Need for New Norms arises as some banks were not recognizing required provisions for Non-Performing Assets (NPAs) as an expense.
- These new norms (applicable to Urban, state and central co-operative banks) will bring uniformity in treatment of Bad & Doubtful Debt Reserve (BDDR).
- Several co-operative banks established BDDR for financial stability (For managing bad loans).
New Norms:
- All provisions (related to “BDDR” or other head) under Income Recognition, Asset Classification, and Provisioning (IRACP) norms must be charged as an expense to Profit and Loss Account.
- After accounting for all provisions as per IRACP norms and other regulations, co-operative banks may make appropriations of net profits to BDDR.
Co-operative Banks:
- Works on principle of cooperation and are owned and operated by their members.
- Can be divided into Rural and Urban co-operative banks.

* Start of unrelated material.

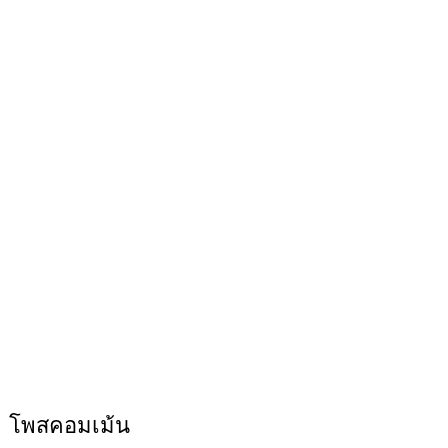
โพสคอมเม้น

Issues with co-operative Banks:
- Regional Disparity: Almost 82 per cent of total UCBs and around 90 per cent branches of all UCBs are concentrated in Western and Southern regions of country (2020).
- Dual Regulation: Managerial, administrative activities are overseen by state governments while banking activities are regulated and supervised by RBI /NABARD.
- Other issues: Inadequate avenues for raising capital, High Gross NPAs etc.